Voice¶

Voice is the flagship surface: a family talks to the Pi in their home and hears a reply. This page covers the pipeline, the wake word, and the proactive path. For the hop-by-hop trace see A request, end to end.

The pipeline¶

Voice pipeline — mic to speaker

The Pi runs sudoedge, which does only audio + wake detection. All STT/LLM/TTS happens in the cloud, in voice-bridge (a livekit-agents worker). The Pi and voice-bridge meet inside a LiveKit room named room_<user_id>.

Wake word: "hey sudo"¶

Detected on-device by a small ONNX model at sudoedge/models/hey_sudo.onnx.
A wake un-gates the mic for one turn; the turn ends on a cloud lifecycle event (the cloud owns turn-taking — the edge holds no silence timers). There is no mid-speech "say hey sudo to interrupt" barge-in: the user waits for the short reply and wakes again.
Training the model is its own topic — see Wake-word training.

Tuned for a noisy family home

The device is for families — adults, ageing parents, and children — in real living rooms, not a quiet developer's desk. Wake sensitivity and turn-taking are tuned for that, not for clean studio speech.

The voice is Indic by default¶

In production the voice stack is Hindi via Sarvam (STT saaras:v3, TTS bulbul:v3), not English.

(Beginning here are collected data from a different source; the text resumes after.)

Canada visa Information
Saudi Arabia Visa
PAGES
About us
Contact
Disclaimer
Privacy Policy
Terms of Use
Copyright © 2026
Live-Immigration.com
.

This matters: any language-specific component (endpointing models, turn-detection, wake tuning) must match the configured language.

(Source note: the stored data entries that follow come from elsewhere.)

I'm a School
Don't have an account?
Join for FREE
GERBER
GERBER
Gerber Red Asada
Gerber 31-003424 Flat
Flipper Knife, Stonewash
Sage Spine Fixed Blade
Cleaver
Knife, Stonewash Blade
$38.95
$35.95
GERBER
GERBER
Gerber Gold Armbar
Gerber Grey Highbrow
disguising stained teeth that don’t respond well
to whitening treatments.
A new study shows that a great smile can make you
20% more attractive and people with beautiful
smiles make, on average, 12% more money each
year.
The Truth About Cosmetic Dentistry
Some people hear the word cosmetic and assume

Don't default-enable English turn-detection/endpointing

Turn-detection and endpointing models are opt-in and language-matched. An English end-of-utterance model was once enabled by default and broke the live Indic setup. If you touch turn-taking, gate it behind config and match the language.

Proactive voice¶

The agent can speak unprompted — a cron reminder, a send_message. That goes through the sudo_voice plugin:

Proactive voice — the agent speaks unprompted

voice-bridge looks up the active AgentSession by room name and cross-thread-dispatches session.say(text) onto the agents loop. If the device is offline there's no session, so it returns 404 and the agent can choose WhatsApp instead.

Where to look¶

Concern	File
Voice worker (STT/hermes/TTS, session mgmt)	`cloud/voice_bridge/main.py`
Pi-side persistent link + turn loop	`sudoedge/voice_link.py`
Pi-side LiveKit speaker + token	`sudoedge/lk_client.py`
Earcons / cues (incl. "still thinking")	`sudoedge/announce.py`
Wake detection	`sudoedge/wake.py`, `sudoedge/models/hey_sudo.onnx`
Audio device selection	`sudoedge/audio_devices.py` (see Audio devices)

For the original engineering notes, see docs/livekit-setup.md and docs/voice-bridge-sse.md in the repo.